Hoje, a ordem foi suspensa por faltas de provas (processo 1009299-18.2020.4.01.0000).

Democracia não morre no escuro. Morre, antes - e depois de muito mendigar, sob a benção do demônio que assoma o meio-dia, ali entre as escadarias da praça em que nasceu.

A imagem é um fenômeno chamado "starling murmuration" ou "flocking behavior". Ele tem implicações belíssimas, seja para Animais Fantásticos e Onde Habitam, seja para esta tese.
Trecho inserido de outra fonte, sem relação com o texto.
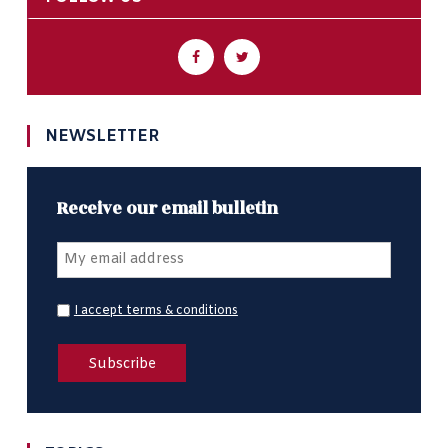
NEWSLETTER
Receive our email bulletin
I accept terms & conditions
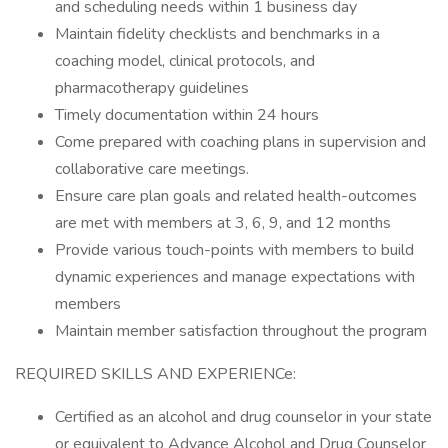
and scheduling needs within 1 business day
Maintain fidelity checklists and benchmarks in a
coaching model, clinical protocols, and
pharmacotherapy guidelines
Timely documentation within 24 hours
Come prepared with coaching plans in supervision and
collaborative care meetings.
Ensure care plan goals and related health-outcomes
are met with members at 3, 6, 9, and 12 months
Provide various touch-points with members to build
dynamic experiences and manage expectations with
members
Maintain member satisfaction throughout the program
REQUIRED SKILLS AND EXPERIENCe:
Certified as an alcohol and drug counselor in your state
or equivalent to Advance Alcohol and Drug Counselor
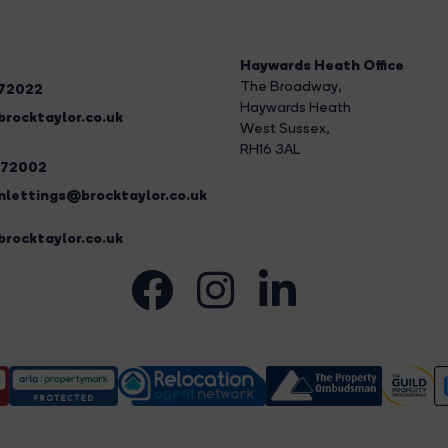
Haywards Heath Office
The Broadway
,
272022
Haywards Heath
rocktaylor.co.uk
West Sussex,
RH16 3AL
272002
lettings@brocktaylor.co.uk
rocktaylor.co.uk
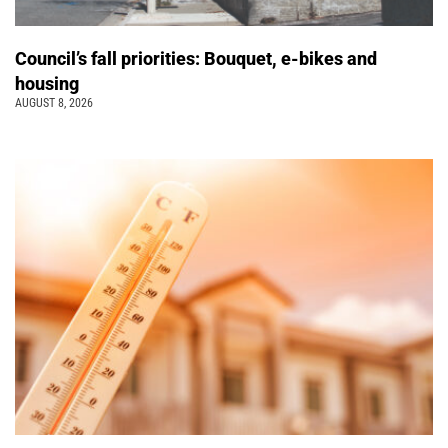
Council’s fall priorities: Bouquet, e-bikes and
housing
AUGUST 8, 2026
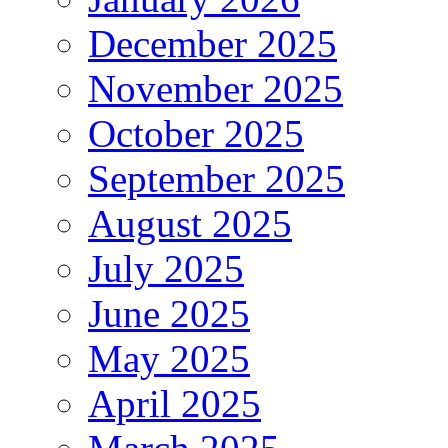
December 2025
November 2025
October 2025
September 2025
August 2025
July 2025
June 2025
May 2025
April 2025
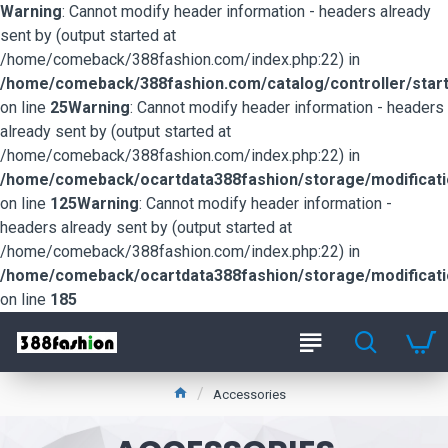
Warning
: Cannot modify header information - headers already
sent by (output started at
/home/comeback/388fashion.com/index.php:22) in
/home/comeback/388fashion.com/catalog/controller/start
on line
25
Warning
: Cannot modify header information - headers
already sent by (output started at
/home/comeback/388fashion.com/index.php:22) in
/home/comeback/ocartdata388fashion/storage/modification
on line
125
Warning
: Cannot modify header information -
headers already sent by (output started at
/home/comeback/388fashion.com/index.php:22) in
/home/comeback/ocartdata388fashion/storage/modification
on line
185
Accessories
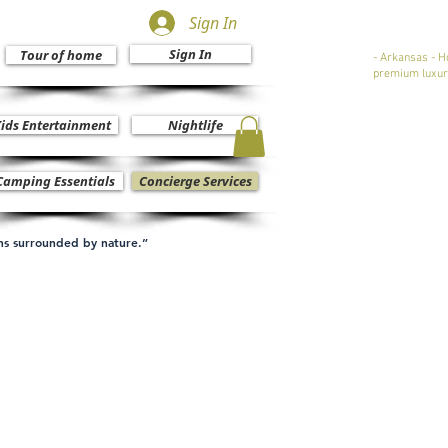
Sign In
Sign In
Tour of home
- Arkansas - H
premium luxur
ids Entertainment
Nightlife
Camping Essentials
Concierge Services
ons surrounded by nature.”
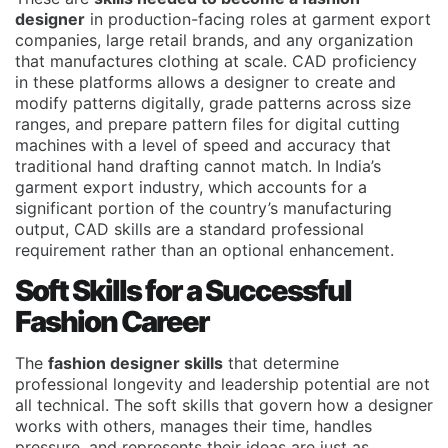
designer
in production-facing roles at garment export
companies, large retail brands, and any organization
that manufactures clothing at scale. CAD proficiency
in these platforms allows a designer to create and
modify patterns digitally, grade patterns across size
ranges, and prepare pattern files for digital cutting
machines with a level of speed and accuracy that
traditional hand drafting cannot match. In India’s
garment export industry, which accounts for a
significant portion of the country’s manufacturing
output, CAD skills are a standard professional
requirement rather than an optional enhancement.
Soft Skills for a Successful
Fashion Career
The
fashion designer skills
that determine
professional longevity and leadership potential are not
all technical. The soft skills that govern how a designer
works with others, manages their time, handles
pressure, and represents their ideas are just as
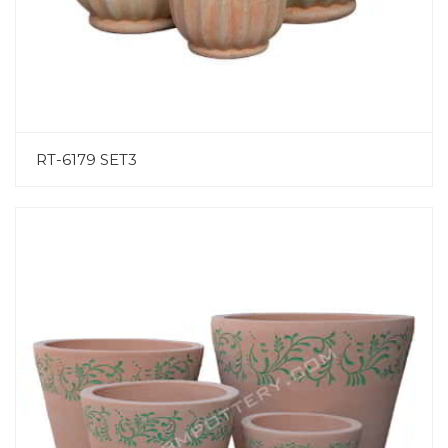
RT-6179 SET3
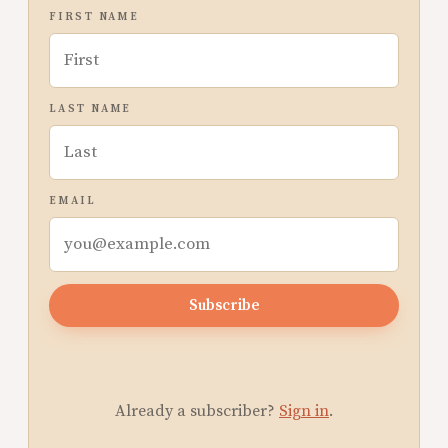
FIRST NAME
LAST NAME
EMAIL
Subscribe
Already a subscriber?
Sign in
.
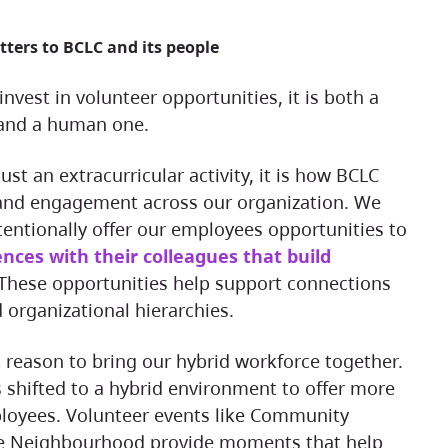
tters to BCLC and its people
 and a human one.
and engagement across our organization. We
tentionally offer our employees opportunities to
nces with their colleagues that build
 These opportunities help support connections
 organizational hierarchies.
 shifted to a hybrid environment to offer more
mployees. Volunteer events like Community
he Neighbourhood provide moments that help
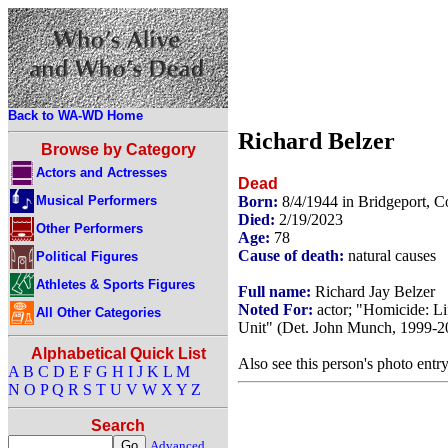
Back to WA-WD Home
Richard Belzer
Browse by Category
Actors and Actresses
Dead
Musical Performers
Born:
8/4/1944 in Bridgeport, 
Died:
2/19/2023
Other Performers
Age:
78
Cause of death:
natural causes
Political Figures
Athletes & Sports Figures
Full name:
Richard Jay Belzer
Noted For:
actor; "Homicide: Li
All Other Categories
Unit" (Det. John Munch, 1999-2
Alphabetical Quick List
Also see this person's photo entr
A
B
C
D
E
F
G
H
I
J
K
L
M
N
O
P
Q
R
S
T
U
V
W
X
Y
Z
Search
Advanced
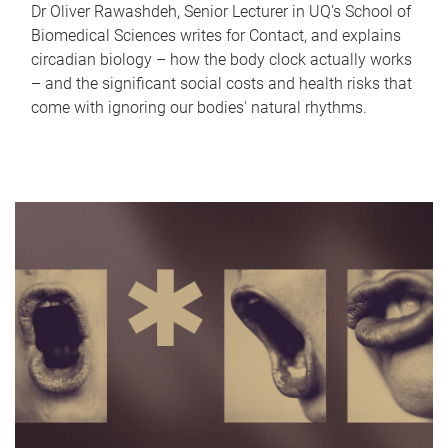
Dr Oliver Rawashdeh, Senior Lecturer in UQ's School of
Biomedical Sciences writes for Contact, and explains
circadian biology – how the body clock actually works
– and the significant social costs and health risks that
come with ignoring our bodies' natural rhythms.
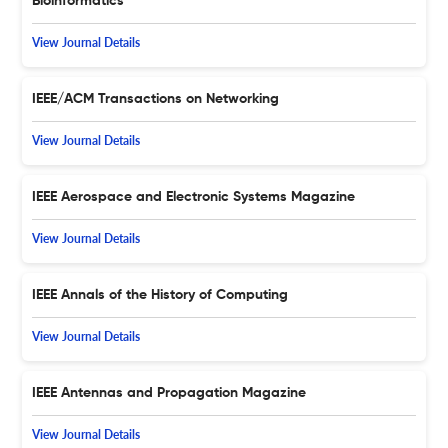
Bioinformatics
View Journal Details
IEEE/ACM Transactions on Networking
View Journal Details
IEEE Aerospace and Electronic Systems Magazine
View Journal Details
IEEE Annals of the History of Computing
View Journal Details
IEEE Antennas and Propagation Magazine
View Journal Details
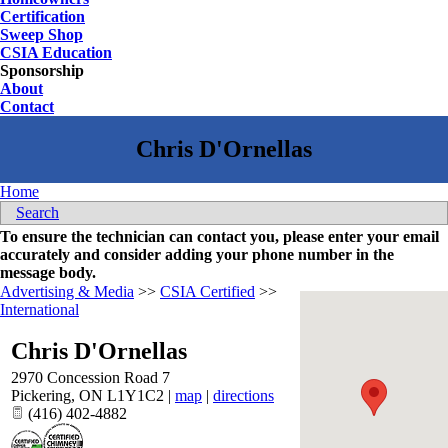
Certification
Sweep Shop
CSIA Education
Sponsorship
About
Contact
Home
Search
To ensure the technician can contact you, please enter your email
accurately and consider adding your phone number in the
message body.
Advertising & Media
>>
CSIA Certified
>>
International
Chris D'Ornellas
2970 Concession Road 7
Pickering
,
ON
L1Y1C2
|
map
|
directions
(416) 402-4882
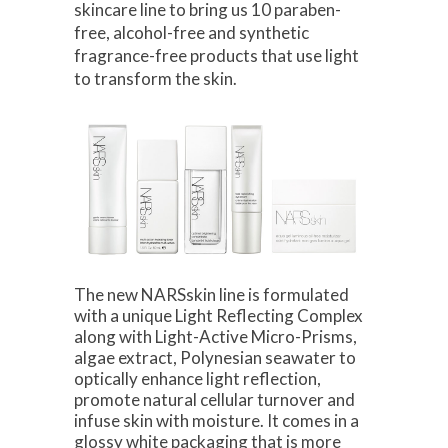
skincare line to bring us 10 paraben-
free, alcohol-free and synthetic
fragrance-free products that use light
to transform the skin.
The new NARSskin line is formulated
with a unique Light Reflecting Complex
along with Light-Active Micro-Prisms,
algae extract, Polynesian seawater to
optically enhance light reflection,
promote natural cellular turnover and
infuse skin with moisture. It comes in a
glossy white packaging that is more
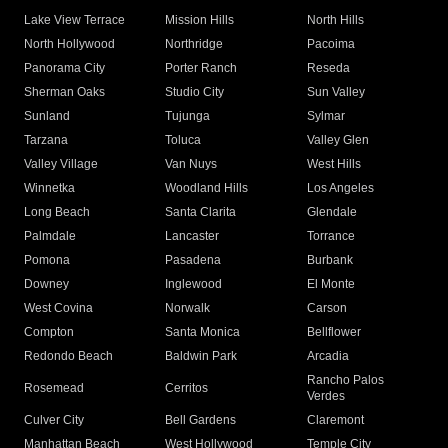
Lake View Terrace
Mission Hills
North Hills
North Hollywood
Northridge
Pacoima
Panorama City
Porter Ranch
Reseda
Sherman Oaks
Studio City
Sun Valley
Sunland
Tujunga
Sylmar
Tarzana
Toluca
Valley Glen
Valley Village
Van Nuys
West Hills
Winnetka
Woodland Hills
Los Angeles
Long Beach
Santa Clarita
Glendale
Palmdale
Lancaster
Torrance
Pomona
Pasadena
Burbank
Downey
Inglewood
El Monte
West Covina
Norwalk
Carson
Compton
Santa Monica
Bellflower
Redondo Beach
Baldwin Park
Arcadia
Rancho Palos
Rosemead
Cerritos
Verdes
Culver City
Bell Gardens
Claremont
Manhattan Beach
West Hollywood
Temple City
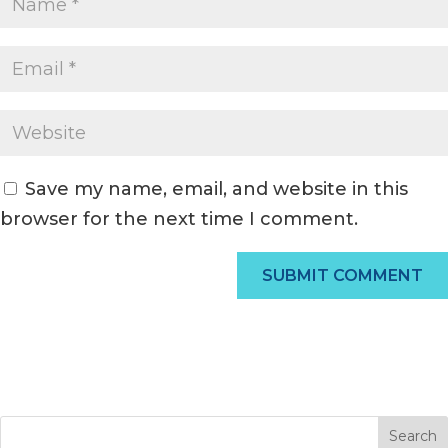
Save my name, email, and website in this
browser for the next time I comment.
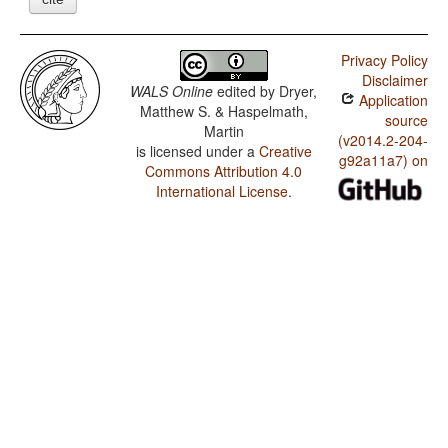
Privacy Policy
Disclaimer
WALS Online
edited by
Dryer,
Application
Matthew S. & Haspelmath,
source
Martin
(v2014.2-204-
is licensed under a
Creative
g92a11a7) on
Commons Attribution 4.0
International License
.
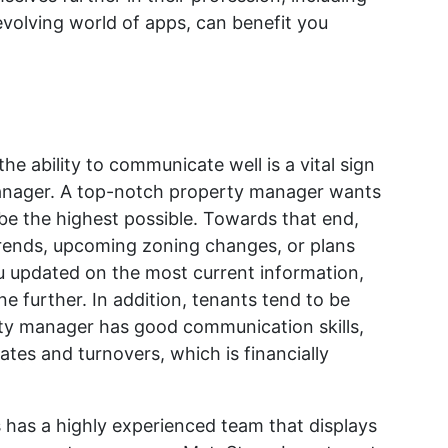
volving world of apps, can benefit you
he ability to communicate well is a vital sign
manager. A top-notch property manager wants
be the highest possible. Towards that end,
trends, upcoming zoning changes, or plans
u updated on the most current information,
e further. In addition, tenants tend to be
ty manager has good communication skills,
tes and turnovers, which is financially
has a highly experienced team that displays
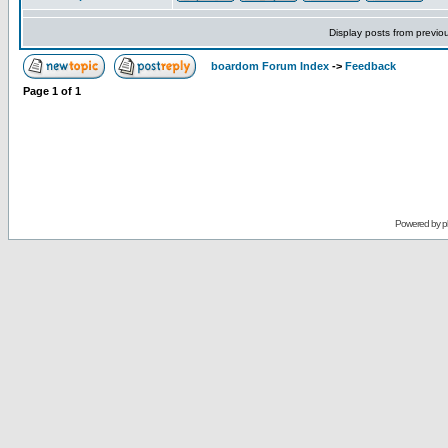
Display posts from previo
boardom Forum Index
->
Feedback
Page
1
of
1
Powered by
p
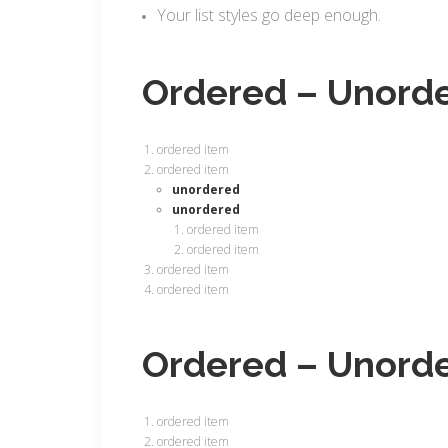
Your list styles go deep enough.
Ordered – Unord
ordered item
ordered item
unordered
unordered
ordered item
ordered item
ordered item
ordered item
Ordered – Unord
ordered item
ordered item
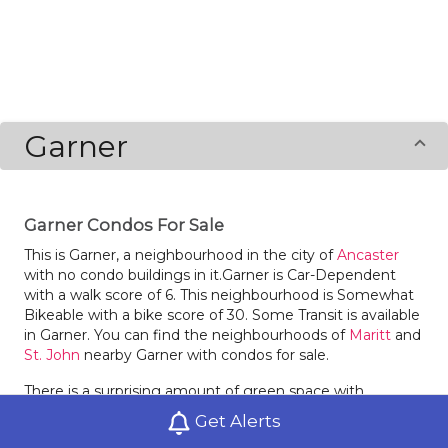
Garner
Garner Condos For Sale
This is Garner, a neighbourhood in the city of
Ancaster
with no condo buildings in it.Garner is Car-Dependent
with a walk score of 6. This neighbourhood is Somewhat
Bikeable with a bike score of 30. Some Transit is available
in Garner. You can find the neighbourhoods of
Maritt
and
St. John
nearby Garner with condos for sale.
There is a surprising amount of green space with
Harmony Park in Garner.
Get Alerts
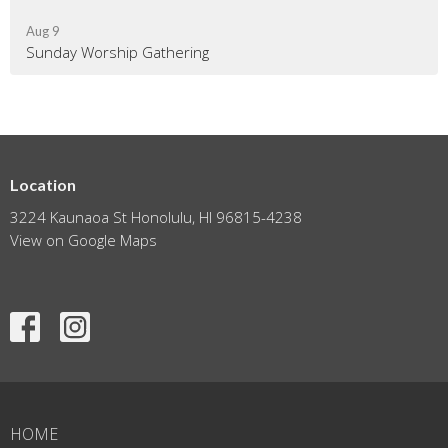
Aug 9
Sunday Worship Gathering
Location
3224 Kaunaoa St Honolulu, HI 96815-4238
View on Google Maps
HOME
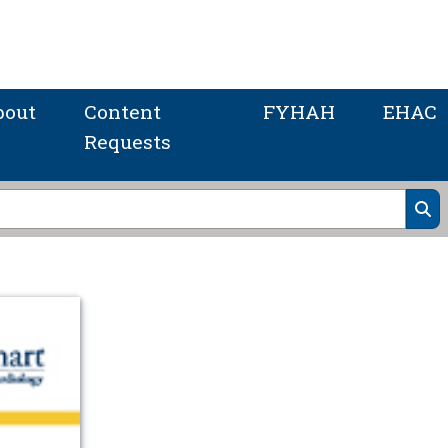
bout
Content
FYHAH
EHAC
Requests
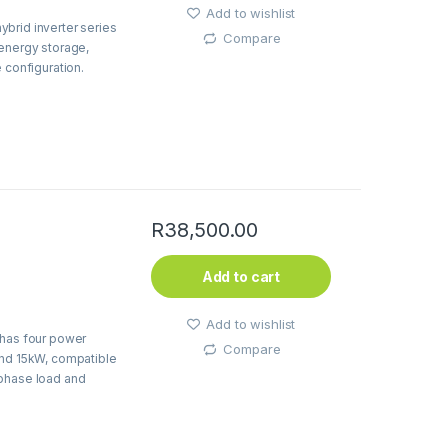
Add to wishlist
brid inverter series
Compare
 energy storage,
 configuration.
R
38,500.00
Add to cart
Add to wishlist
 has four power
Compare
and 15kW, compatible
-phase load and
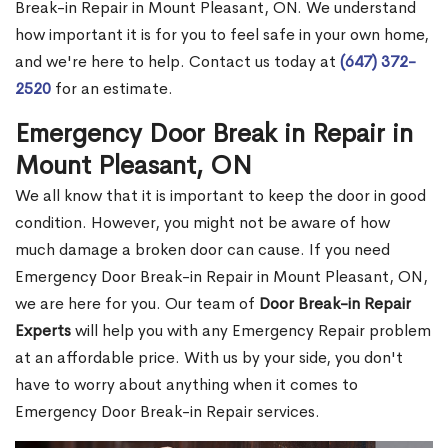
Break-in Repair in Mount Pleasant, ON. We understand
how important it is for you to feel safe in your own home,
and we're here to help. Contact us today at
(647) 372-
2520
for an estimate.
Emergency Door Break in Repair in
Mount Pleasant, ON
We all know that it is important to keep the door in good
condition. However, you might not be aware of how
much damage a broken door can cause. If you need
Emergency Door Break-in Repair in Mount Pleasant, ON,
we are here for you. Our team of
Door Break-in Repair
Experts
will help you with any Emergency Repair problem
at an affordable price. With us by your side, you don't
have to worry about anything when it comes to
Emergency Door Break-in Repair services.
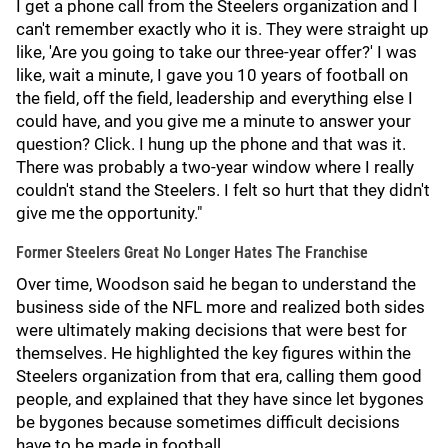
I get a phone call from the Steelers organization and I
can't remember exactly who it is. They were straight up
like, 'Are you going to take our three-year offer?' I was
like, wait a minute, I gave you 10 years of football on
the field, off the field, leadership and everything else I
could have, and you give me a minute to answer your
question? Click. I hung up the phone and that was it.
There was probably a two-year window where I really
couldn't stand the Steelers. I felt so hurt that they didn't
give me the opportunity."
Former Steelers Great No Longer Hates The Franchise
Over time, Woodson said he began to understand the
business side of the NFL more and realized both sides
were ultimately making decisions that were best for
themselves. He highlighted the key figures within the
Steelers organization from that era, calling them good
people, and explained that they have since let bygones
be bygones because sometimes difficult decisions
have to be made in football.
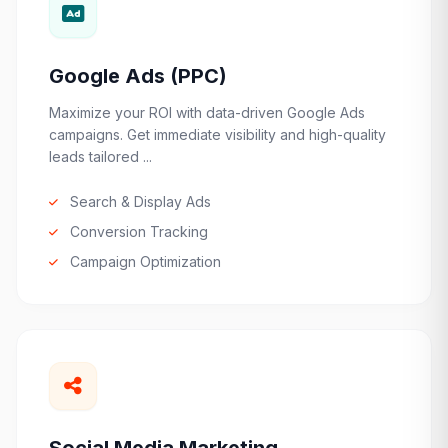
Google Ads (PPC)
Maximize your ROI with data-driven Google Ads
campaigns. Get immediate visibility and high-quality
leads tailored ...
Search & Display Ads
Conversion Tracking
Campaign Optimization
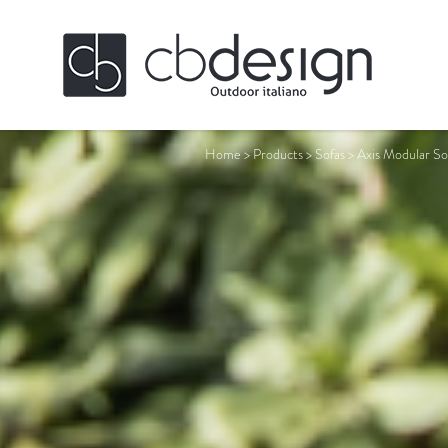
Home
>
Products
>
Sofas
>
Axis Modular So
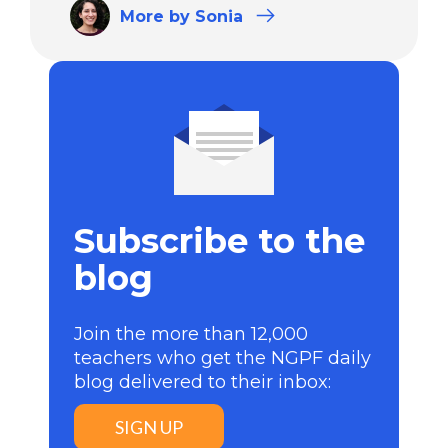
More
by Sonia
Subscribe to the
blog
Join the more than 12,000
teachers who get the NGPF daily
blog delivered to their inbox:
SIGN UP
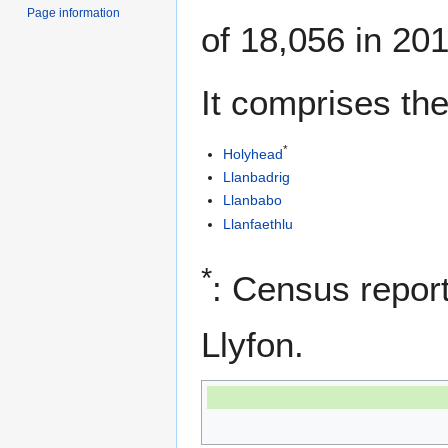
Page information
of 18,056 in 201
It comprises the
*
Holyhead
Llanbadrig
Llanbabo
Llanfaethlu
*
: Census report
Llyfon.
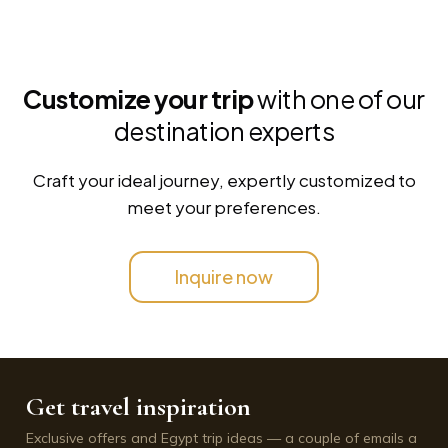
Customize your trip
with one of our
destination experts
Craft your ideal journey, expertly customized to
meet your preferences.
Inquire now
Get travel inspiration
Exclusive offers and Egypt trip ideas — a couple of emails a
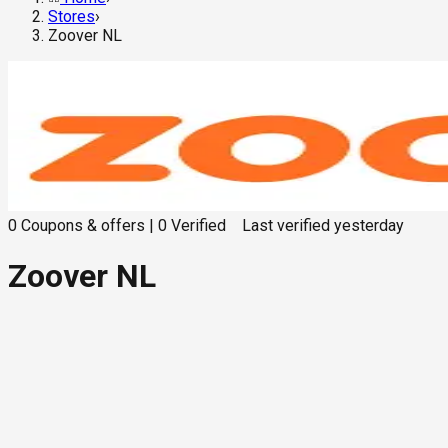
Stores
›
Zoover NL
0
Coupons & offers
|
0
Verified
Last verified
yesterday
Zoover NL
"(a) todo murmúrio duvidoso que faz névoa em torno de cada um (FOUCAULT, Michel. A vida dos homens infames. Ditos e escritos, v. 4. Rio de Janeiro: Forense universitária, 2006)".

"(b) se é necessário o silêncio da razão para curar os monstros, basta que o silêncio permaneça alerta, e eis que a separação permanece (FOUCAULT, Michel. A ordem do discurso. São Paulo: Edições Loyola, 2012)".

"(c) entre a Babilônia imaginada por Borges e o mundo que a modernidade outrora nos prometeu – que Jean-Paul Sartre captou na frase sublime “le choix que je suis” (“a escolha que eu sou”) – jaz o interregno no qual estamos vivendo agora: um espaço e um tempo estendidos, móveis, imateriais, sobre os quais reina o princípio da heterogenia de fins, talvez como nunca antes. Uma desordem que é nova, mas ainda assim babélica (Babel: entre a incerteza e a esperança. BAUMAN, Zygmunt; MAURO, Ezio. Rio de Janeiro: Zahar, 2016)".

O mundo está um anime distópico (o que eu adoro) e pessoas estão tão anestesiadas, para poder lidar com a intensidade de fluxos, que um prédio em construção passa por um em desabamento - e desabam junto. É tempo de ser por perspectivas. Por outras perspectivas. 

Talvez, um dia, ela seja aprofundada. Quem sabe pela sociedade. Até mais!